Anti-misbruik alleen niet genoeg
De specifieke maatregelen die het kabinet neemt gericht zijn op de lage- en middeninkomenlanden zijn zeker ‘een winst’, aldus Van Os. Wel bepleit zij dat het hier niet bij moet blijven. ‘Op dit moment wordt er alleen gekeken
naar anti-misbruikbepalingen. Wij zijn van mening dat er minimaal ook gekeken
moet worden naar de andere aspecten, zoals meer ruimte en flexibiliteit voor het heffen van bronbelasting door ontwikkelingslanden, standaard impact assessment en afspraken over automatische informatie-uitwisseling. Vóór het afsluiten van het verdrag, maar ook als het verdrag in werking is, moet gekeken worden naar de potentiële impact en de werkelijke impact van het verdrag. Dit zou een standaard procedure moeten worden. De voorgenomen heronderhandelen met ontwikkelingslanden over belastingverdragen is absoluut een positieve stap, maar er zijn nog veel stappen te nemen.’
De Bruijn onderschrijft dit: ‘Uiteraard is het positief dat in de belastingverdragen anti-misbruikbepalingen worden opgenomen, maar het zou nog beter zijn als daarnaast de economische impact van de huidige verdragen geëvalueerd wordt en als er een impact assessment toegepast wordt bij de nieuwe verdragen. Op basis daarvan kunnen parlementariërs en maatschappelijke organisaties hier en daar een onderbouwd oordeel vellen of een verdrag wenselijk is of niet.’
Geen afgesloten hoofdstuk
De eerste stap is dus gezet, maar hier zou het niet bij moeten blijven. ‘We zijn er nog lang niet.’, aldus Van Diepen. ‘Het is niet een hoofdstuk dat hierna afgesloten kan worden.’

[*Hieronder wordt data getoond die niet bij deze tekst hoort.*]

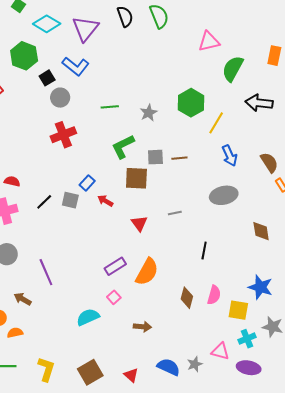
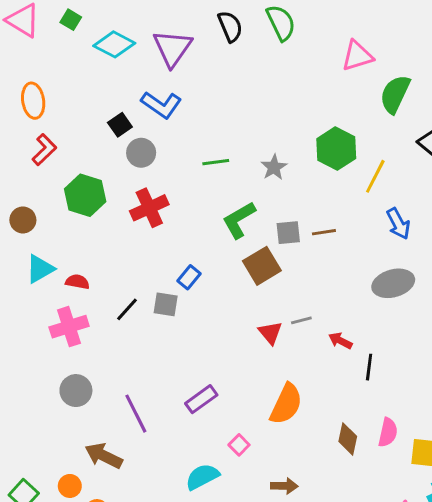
green hexagon: (24, 56) -> (85, 195), moved
brown square: (136, 178) -> (262, 266), turned -30
red arrow: (105, 201) -> (340, 341), moved
gray line: (175, 213) -> (301, 320), moved
purple rectangle: (115, 266) -> (201, 399), moved
brown arrow: (23, 299) -> (104, 456), size x1.4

Volgens Van Os worden belangrijke maatregelen voor het Nederlandse belastingprobleem niet besproken. ‘Het grootste probleem is dat bedrijven via Nederland geld doorsluizen naar belastingparadijzen. Royalties worden in Nederland bijvoorbeeld praktisch niet belast. Veel bedrijven profiteren hier enorm van. Als dit zou worden aangepakt, dan pak je het probleem serieus aan.’ Volgens staatssecretaris Weekers zou dit de concurrentiepositie van Nederland teveel aantasten, maar Van Os maakt hier echter korte metten mee: ‘De concurrentiepositie zou niet gebaseerd moeten zijn op dit soort negatief beleid. Naar mijn idee zou een sterke concurrentiepositie moeten bestaan uit duurzame bedrijvigheid, waarbij belasting wordt gezien als een essentieel onderdeel van maatschappelijk verantwoord ondernemen. Hierin zou de Nederlandse regering een stimulerende rol moeten spelen door bijvoorbeeld een verantwoorde belastingbeleid en praktijk als voorwaarden in het buitenlandinstrumentarium op te nemen. De concurrentiepositie zou niet af moeten hangen van dit soort belastingtrucs die anderen schade toebrengen.’
Voor de zomer heeft de Kamer, middels een aangenomen motie van SP Kamerlid Jasper van Dijk, de Algemene Rekenkamer verzocht om onderzoek te doen naar de kosten en de baten van belastingconstructies die via Nederland lopen. De Rekenkamer zal hier serieus naar gaan kijken, al heeft ze nog niet toegezegd. Volgens Roos van Os is dit onderzoek de belangrijkste volgende stap. ‘Het is van belang dat de Rekenkamer toegang krijgt tot de volledige informatie om goede berekeningen te kunnen maken. Ploumen en Weekers geven ook aan dat de SEO-cijfers onvolledig zijn, en dat dit komt doordat er onvoldoende transparantie is in de beschikbare informatie. Zij zijn degenen die de informatie beschikbaar kunnen maken, dus wij pleiten er erg voor dat de Rekenkamer niet alleen kijkt naar belastingverdragen en de negatieve effecten van belastingverdragen, maar naar het gehele Nederlandse belastingsysteem. Zodat de Kamer op basis van onafhankelijke en volledige informatie een afweging kan maken.’